After a bizarre opening scene, the film drops the audience into the fictional city of Solo Park, so crime-ridden that the triads can't help but run into each other mid-crime. Undercover detective Yu Qiu (Nick Cheung Ka-fai) has infiltrated the gang of Cheng Yun (Michael Miu Kiu-wai) at the behest of Chief Inspector "Jim" Jing War-man (Hie Jong), leading the cops to a deal between Cheng and "Nine Long Fingers" (Lam Suet). Jim soon grasps that all the crime in the city is running through one mysterious Boss, and when Qiu is part of a crew sent to kidnap a non-verbal little girl (Kiera Wang Shi-ya), the begin to grasp that not only are a ton of cops on this Boss's payroll, but what's going on may have a purpose they can't imagine.

It's probably a bit unfair to say that The Trough starts out like just another triad movie - it does, after all, open with Qiu in Namibia, fighting a hyena with his bare hands (no, this doesn't go anywhere), and there is at least a little bit of self-awareness to a scene where Cheng Yun starts waxing philosophical about being a gangster who used to be a cop to a group including Qiu. That bit plays as a little heavy-handed at the time, but in retrospect seems a bit more winkingly self-referential. It probably becomes clear to the film's native audience that writer/director/star Nick Cheung is going for something heightened (I initially thought "Solo Park" was some specific district of Hong Kong I hadn't heard of before), but by the second time an action scene is a more clearly choreographed than usual, it clicks. The whole thing starts to feel like it's going for distillation rather than imitation, like a Sin City pushed a bit in the future and using HK imagery rather than American pulp for inspiration. It becomes genuinely fun at that point, like Cheung is making the movie he wants to see and is happy that someone gave him the money to go nuts.

Full review on EFC

Muhou wanjia (A or B)

* * (out of four)
Seen 6 May 2018 in AMC Boston Common #15 (first-run, DCP)

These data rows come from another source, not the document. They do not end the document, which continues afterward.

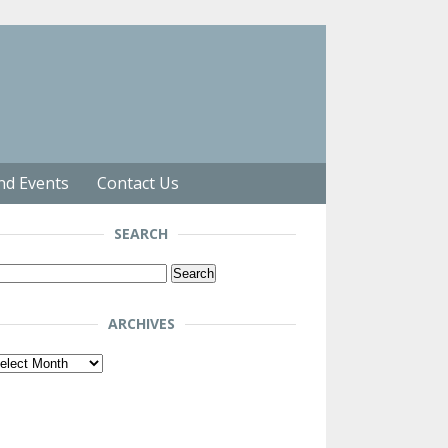
nd Events
Contact Us
SEARCH
arch
r:
ARCHIVES
chives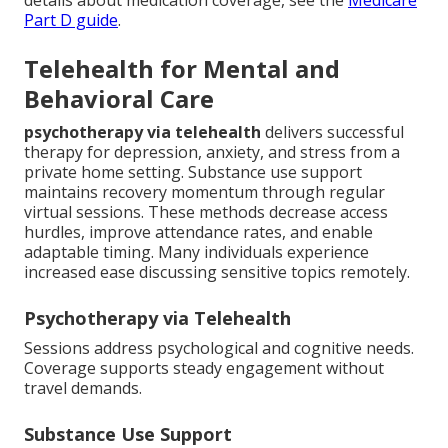
Part D guide
.
Telehealth for Mental and
Behavioral Care
psychotherapy via telehealth
delivers successful
therapy for depression, anxiety, and stress from a
private home setting. Substance use support
maintains recovery momentum through regular
virtual sessions. These methods decrease access
hurdles, improve attendance rates, and enable
adaptable timing. Many individuals experience
increased ease discussing sensitive topics remotely.
Psychotherapy via Telehealth
Sessions address psychological and cognitive needs.
Coverage supports steady engagement without
travel demands.
Substance Use Support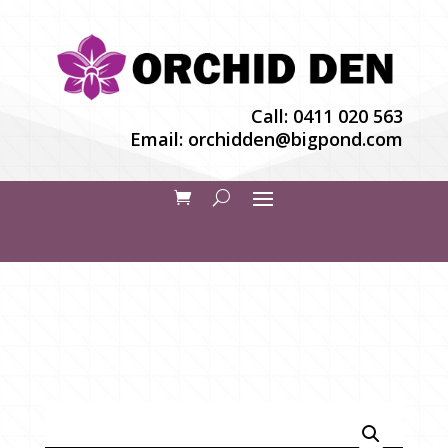
Call:
0411 020 563
Email:
orchidden@bigpond.com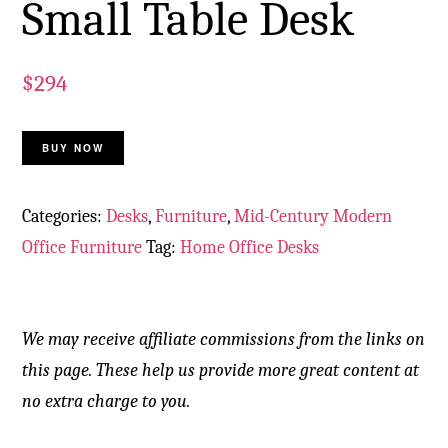
Small Table Desk
$
294
BUY NOW
Categories:
Desks
,
Furniture
,
Mid-Century Modern
Office Furniture
Tag:
Home Office Desks
We may receive affiliate commissions from the links on
this page. These help us provide more great content at
no extra charge to you.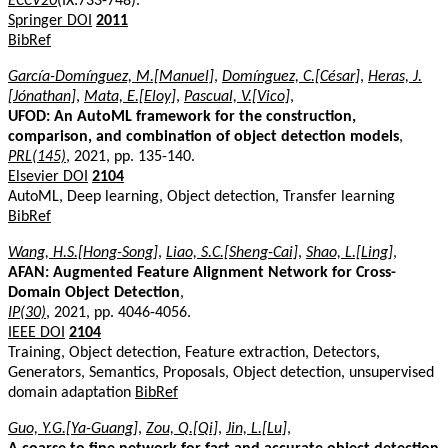
ECCV20
(IX:733-748).
Springer DOI
2011
BibRef
García-Domínguez, M.[Manuel]
,
Domínguez, C.[César]
,
Heras, J.
[Jónathan]
,
Mata, E.[Eloy]
,
Pascual, V.[Vico]
,
UFOD: An AutoML framework for the construction,
comparison, and combination of object detection models
,
PRL(145)
, 2021, pp. 135-140.
Elsevier DOI
2104
AutoML, Deep learning, Object detection, Transfer learning
BibRef
Wang, H.S.[Hong-Song]
,
Liao, S.C.[Sheng-Cai]
,
Shao, L.[Ling]
,
AFAN: Augmented Feature Alignment Network for Cross-
Domain Object Detection
,
IP(30)
, 2021, pp. 4046-4056.
IEEE DOI
2104
Training, Object detection, Feature extraction, Detectors,
Generators, Semantics, Proposals, Object detection, unsupervised
domain adaptation
BibRef
Guo, Y.G.[Ya-Guang]
,
Zou, Q.[Qi]
,
Jin, L.[Lu]
,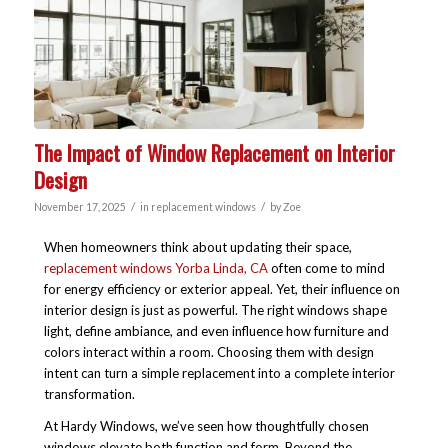
The Impact of Window Replacement on Interior
Design
/
/
November 17, 2025
in
replacement windows
by
Zoe
When homeowners think about updating their space,
replacement windows Yorba Linda, CA
often come to mind
for energy efficiency or exterior appeal. Yet, their influence on
interior design is just as powerful. The right windows shape
light, define ambiance, and even influence how furniture and
colors interact within a room. Choosing them with design
intent can turn a simple replacement into a complete interior
transformation.
At Hardy Windows, we’ve seen how thoughtfully chosen
windows elevate both function and form. Beyond the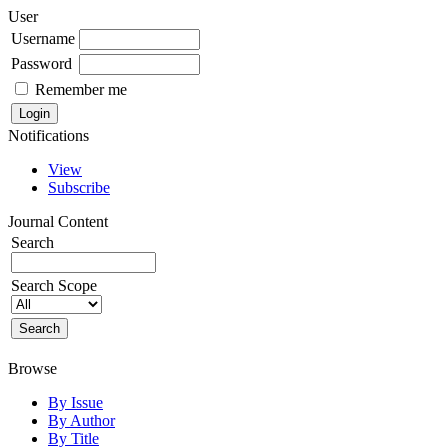
User
Username
Password
Remember me
Notifications
View
Subscribe
Journal Content
Search
Search Scope
Browse
By Issue
By Author
By Title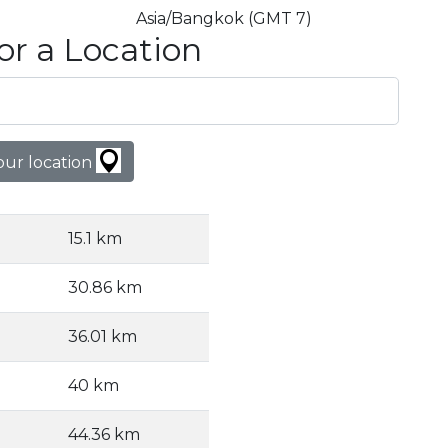
Asia/Bangkok (GMT 7)
or a Location
our location
15.1 km
30.86 km
36.01 km
40 km
44.36 km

A or B starts out as a slick-looking thriller based upon a decent enough concept, but it's not long before the filmmakers run up against the limits on what you can do with a guy locked in a room, tormented by an unseen abductor. It's a classic place to start even if it probably can't be where a movie ends, so a filmmaker has to find a better place for things to lead than Perry Ren Pengyuan does here.

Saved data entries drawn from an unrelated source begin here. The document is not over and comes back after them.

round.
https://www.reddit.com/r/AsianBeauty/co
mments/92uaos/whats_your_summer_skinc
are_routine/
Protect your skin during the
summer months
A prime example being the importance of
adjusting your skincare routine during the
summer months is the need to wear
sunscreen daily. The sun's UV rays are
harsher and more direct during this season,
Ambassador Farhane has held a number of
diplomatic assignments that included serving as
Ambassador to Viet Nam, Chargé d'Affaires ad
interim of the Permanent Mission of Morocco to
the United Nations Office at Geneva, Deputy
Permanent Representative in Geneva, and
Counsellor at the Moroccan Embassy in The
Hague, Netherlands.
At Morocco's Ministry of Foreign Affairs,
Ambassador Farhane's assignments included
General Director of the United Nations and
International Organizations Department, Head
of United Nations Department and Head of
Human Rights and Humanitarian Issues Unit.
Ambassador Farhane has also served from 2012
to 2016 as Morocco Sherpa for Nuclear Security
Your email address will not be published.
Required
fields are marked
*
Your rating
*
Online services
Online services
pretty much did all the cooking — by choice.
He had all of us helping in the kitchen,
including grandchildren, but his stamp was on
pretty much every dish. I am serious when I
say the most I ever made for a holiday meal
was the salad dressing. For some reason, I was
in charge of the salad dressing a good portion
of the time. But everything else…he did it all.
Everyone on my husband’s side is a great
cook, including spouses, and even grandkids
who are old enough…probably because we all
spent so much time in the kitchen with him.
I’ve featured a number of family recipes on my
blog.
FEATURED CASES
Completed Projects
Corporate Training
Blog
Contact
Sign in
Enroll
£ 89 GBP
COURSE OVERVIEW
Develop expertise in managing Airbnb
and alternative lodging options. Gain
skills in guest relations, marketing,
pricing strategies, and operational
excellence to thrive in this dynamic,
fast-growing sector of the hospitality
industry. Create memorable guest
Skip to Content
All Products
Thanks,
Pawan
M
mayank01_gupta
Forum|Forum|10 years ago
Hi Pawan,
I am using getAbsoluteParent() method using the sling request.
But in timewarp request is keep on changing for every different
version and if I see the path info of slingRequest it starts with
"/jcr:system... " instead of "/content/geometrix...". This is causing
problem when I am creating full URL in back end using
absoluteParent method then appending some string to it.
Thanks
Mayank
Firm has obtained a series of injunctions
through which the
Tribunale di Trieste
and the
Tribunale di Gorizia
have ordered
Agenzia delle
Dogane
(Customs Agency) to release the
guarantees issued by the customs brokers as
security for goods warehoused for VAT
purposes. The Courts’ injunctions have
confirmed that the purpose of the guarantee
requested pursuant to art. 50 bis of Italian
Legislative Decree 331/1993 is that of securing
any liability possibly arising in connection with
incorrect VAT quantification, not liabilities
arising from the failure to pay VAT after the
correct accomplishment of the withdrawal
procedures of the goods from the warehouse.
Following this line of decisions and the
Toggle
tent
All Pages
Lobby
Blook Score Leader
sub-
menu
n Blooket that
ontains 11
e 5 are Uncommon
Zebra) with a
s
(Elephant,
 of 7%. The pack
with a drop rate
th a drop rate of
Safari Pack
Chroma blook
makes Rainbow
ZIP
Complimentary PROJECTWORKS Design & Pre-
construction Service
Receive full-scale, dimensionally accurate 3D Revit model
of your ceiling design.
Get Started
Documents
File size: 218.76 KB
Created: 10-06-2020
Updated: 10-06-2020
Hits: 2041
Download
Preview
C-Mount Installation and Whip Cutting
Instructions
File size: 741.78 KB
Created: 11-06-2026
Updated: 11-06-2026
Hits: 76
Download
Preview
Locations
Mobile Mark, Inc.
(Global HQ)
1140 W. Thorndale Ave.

He opens with three men in a sauna, where a folk tale soon leads to talk of an investment firm led by Zhong Xiaonian (Xu Zheng) and Tan Wanyuan (Wang Yanhui) inflating the value of a tech company that a government-owned pharma company run by LIu Wenshi (Yu Hewei) will later purchase, with the group splitting the proceeds - and then another businessman, Zeng Guangwen (Simon Yam), walking off the side of a building. Months later, as their plan is coming to fruition, Zhong's wife Wei Simeng (Wang Likun) seems fed up with his underhanded ways and says she plans to ask for a divorce. Zhong may be carrying on an affair with gold trader Zhuang Yi (Zhu Zhu), but he's still upset at the attention paid Simeng by his old friend and colleague Zhu Nan (Zhao Da). He'll have bigger problems the next day, though, when he wakes up sealed in his bedroom, with a voice over a walkie-talkie saying that he'll be given a simple "A or B" choice as the market opens for the next five days - for instance, "A) announce your divorce from Simeng or B) confess to tax evasion" - and if he refuses to choose, both will happen. And you'd better believe every enemy he's made is going to try and take advantage of these choices.

So long as Ren keeps things relatively tangible, with extramarital affairs, a rival realizing that the mastermind behind all this is getting the other guy in the room to betray him live on the phone, and Xioanian proving more resourceful than you might expect for a white-collar criminal, A or B works as a solid little thriller. Heck, it seems like he lets the audience know that Zhuang Yi invests in gold for the specific aim of giving everybody something physical to move around rather than the boring scenes of people intercepting Swiss bank account numbers. There's a ton of fun to be had watching Xiaonian trying to MacGyver his way out of the room, or noting who is in the room when the mysterious scrambled voice is talking to. It's not a bad shell game, at least to start.